Ein toller und oft unerkannter Hinweisgeber im  „private Schrankbusiness“ ist nebenbei Staub! An Staub kann man gut sehen, wie oft sich Dinge von Ihrem Ort wegbewegen. Im Kleiderschrank ist das nicht anders. Es sei denn, man hat explizit Mittel und Wege gefunden keinen Staub zu haben. In der Regel findet sich Staub aber einfach auf den Dingen, die nur rumliegen. Ich finde den Begriff rumgammeln besser an der Stelle. Alles, was die Klamotten also tun, ist Platz wegnehmen. Sie sind da, weil man sie ja mal gebrauchen könnte: „Aaaah, das ist es!“

Nochmal zurück zum Schrankinhalt. Es gibt Dinge in meinem Kleiderschrank, die waren teuer. Ob ich sie noch mag oder nicht, wird schnell zweitrangig. Sie waren halt teuer und etwas, das finanziell weh getan hat, bleibt eh schon mal per se. Das Argument: Der „geldwerte“ Verlust in der Vergangenheit. Gott, wie sentimental 🙂 Ich mag mir halt offensichtlich nicht eingestehen, dass ich etwas gekauft habe und später feststellen musste, dass es nicht zu mir passt. Oder vielleicht hat sich auch mein Klamottengeschmack über die Jahre geändert. Ganz sicher sogar.

Andere Dinge in meinem Kleiderschrank haben vor allem einen ideellen Wert. Ich verbinde Erinnerungen, Orte und Personen damit. Das wird über die Zeit nicht besser. Was meinen Sie, was wird wohl mit dem Anteil der Klamotten mit ideellem Wert in Zufunft und bei steigenden, eigenem Alter passieren?
Kleine Suggestiv-Frage :))).

Mein Kleiderschrank und ich hatten einen Moment der Wahrheit

Einige der Schätzchen der Vergangenheit (vor allem das Zeugs aus den 80er und 90ern) waren echt „edgy“. Ich weiß nicht, ob Sie das kennen, aber ich habe manchmal Momente mit meinem Kleiderschrank, an denen ich mich frage, was war eigentlich mit mir los, als ich „diese Jacke da“ als „tragenswert“ empfunden habe. Vollen Mutes und geplagt von Trennungsschmerz, brachte das Zeugs zu einem befreundeten Designer. Der nahm die guten Stücke gerne entgegen. Immerhin würde er sie verwenden wollen als Inspiration oder Weiterverarbeitung seiner Kollektionsideen. Ach, was war das befreiend! Und nebenbei, es hat natürlich nicht lange gedauert, bis er wieder voll war, der Kleiderschrank.

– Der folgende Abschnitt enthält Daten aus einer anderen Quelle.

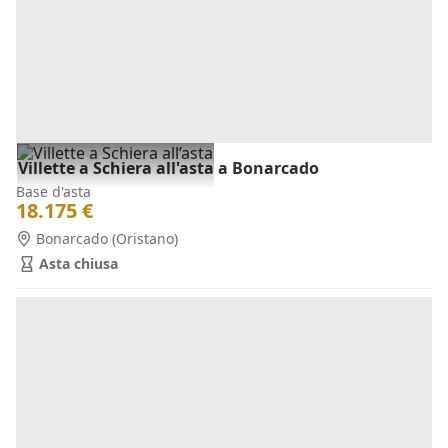
Villette a Schiera all'asta a Bonarcado
Base d'asta
18.175 €
Bonarcado
(Oristano)
Asta chiusa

Mit dem kürzlichen Anlaufen meines kleinen Familienprojektes spätestens, gibt es nicht mehr nur meinen Kleiderschrank. Es gibt jetzt unseren! Es gibt nun noch eine „Playerin“. Auch sie erhebt Anspruch auf maßlose Schrank-Überlastung. Munter knallen wir das Ding voll, bis sich, im wahrsten Sinne, die Balken biegen. Oder halt Kleiderstangen. Wie man will!

Was passiert hier also?

Antwort: Wir sind dekadent! Die Wohnraumkosten und unser Platzangebot zwingen uns nicht zum Handeln. Es gibt keinen Sinn für Dringlichkeit. Das Thema bedroht uns gerade nicht. Sowas kann sich nebenbei aber schnell mal ändern.

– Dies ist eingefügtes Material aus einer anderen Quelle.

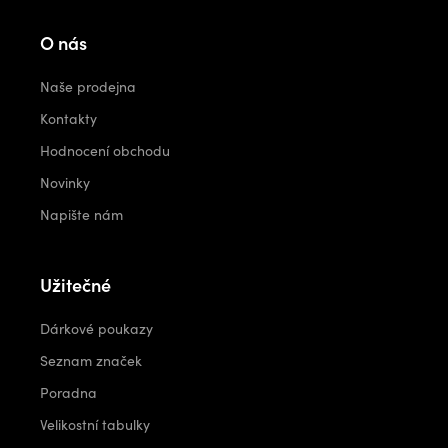
O nás
Naše prodejna
Kontakty
Hodnocení obchodu
Novinky
Napište nám
Užitečné
Dárkové poukazy
Seznam značek
Poradna
Velikostní tabulky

Der Kleiderschrank und die agile Transformation

Der Kleiderschrank ist also voll. Voll mit unbeweglichen Gütern, die man aus unterschiedlichen Gründen nicht aufgeben will. „War teuer“, „Könnte man nochmal brauchen“, „Hat mir meine erste große Liebe geschenkt“. Und so weiter, und so weiter. Aber wenn wir das zuhause tun, warum sollte das auf der Arbeit anders sein? Wir schwadronieren im Lean-, oder im Kanban-Bereich, und auch in der Business-Agilität gerne vom vollgelaufenen Arbeitssystem. Oft kann sich keiner etwas darunter vorstellen.

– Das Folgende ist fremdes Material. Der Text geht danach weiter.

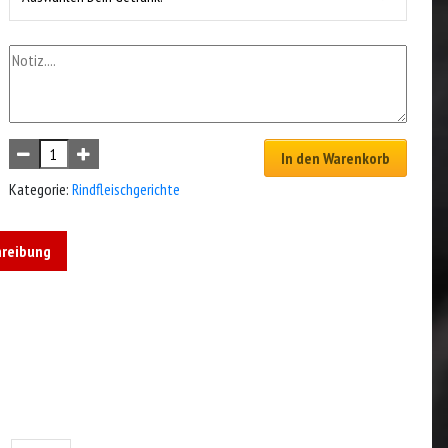
In den Warenkorb
Kategorie:
Rindfleischgerichte
hreibung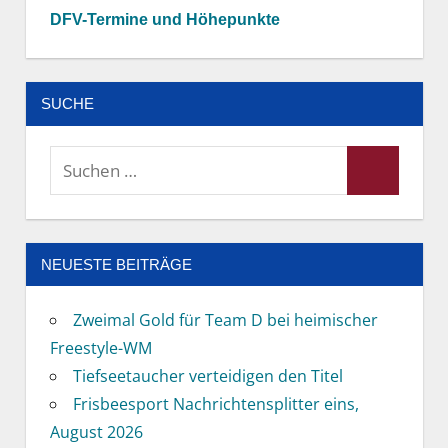
DFV-Termine und Höhepunkte
SUCHE
Suchen
Suchen
nach:
NEUESTE BEITRÄGE
Zweimal Gold für Team D bei heimischer
Freestyle-WM
Tiefseetaucher verteidigen den Titel
Frisbeesport Nachrichtensplitter eins,
August 2026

Der Kleiderschrank ist eine Metapher. Er steht für mangelndes Veränderungsbewusstsein seiner Besitzer. Diejenigen, die den Inhalt des Kleiderschranks bestimmen. Im Kleiderschrank sind die Dinge unbeweglich geworden. Außerhalb des Kleiderschrankes, wo die Entscheidungen über den Inhalt des Kleiderschranks getroffen werden, ist jedoch Bewegung von Nöten. Jedenfalls bezogen auf die Dinge im Kleiderschrank. Die vielen Kleider verdecken uns, und vor allem dem Besitzer den Blick auf das Wesentliche. Das Ergebnis ist mangelnder Fokus. Unser Kleiderschrank ist meist auch kein „Pareto-Kleiderschrank“. Wir haben dort nicht die 20% Kleider kenntlich gemacht, die wir 80% der Zeit tragen. Es bleibt schwammig. Und das fast schon mit Vorsatz!

Wie lange werden wir uns diesen Luxus noch leisten können? Fokus sieht anders aus. Fokus impliziert auch, dass Dinge in abgegrenzten Bereichen beweglich bleiben. Dinge müssen diesen Bereich verlassen können. Sie müssen Platz machen für Neues. Sie müssen widerkehren können. Immer im Abgleich mit unserem Ziel. Jenes, worauf wir den Fokus lenken wollen. Alles das geht nur, wenn im Kleiderschrank überhaupt Platz ist. Ansonsten sind wir gezwungen außerhalb zu handeln.

"If everything is important, then nothing is."

Es ist also die Art und Weise, wie wir unser System Kleiderschrank betreiben, die viel über uns, als Organisation aussagt: Wie belastbar und flexibel sind wir noch? Können wir uns noch bewegen, oder können wir das nur noch, wenn wir die Dinge außerhalb „vorantreiben“? Können wir uns von Dingen trennen, die nicht gut für uns sind? Sind wir in der Lage zu erkennen, dass wir Dinge behalten, nur weil sie teuer waren? Was macht das mit unserer Fähigkeit den Überblick zu bewahren und Entscheidungen im Sinne der gewünschten Ergebnisse zu treffen? Was macht es mit unserer Qualität und unserem Kundenwertversprechen? Was macht es mit den Kunden? Was macht es mit den Menschen, die unsere Kleidungsauswahl „ertragen müssen“, beispielweise unsere Partnerin, unser Partner? Wann entsteht der Wert in dem Kontext? Und für wen?

Geht es nur um Freiraum, oder auch um Sinnhaftigkeit?  Ist beides nicht essentiel?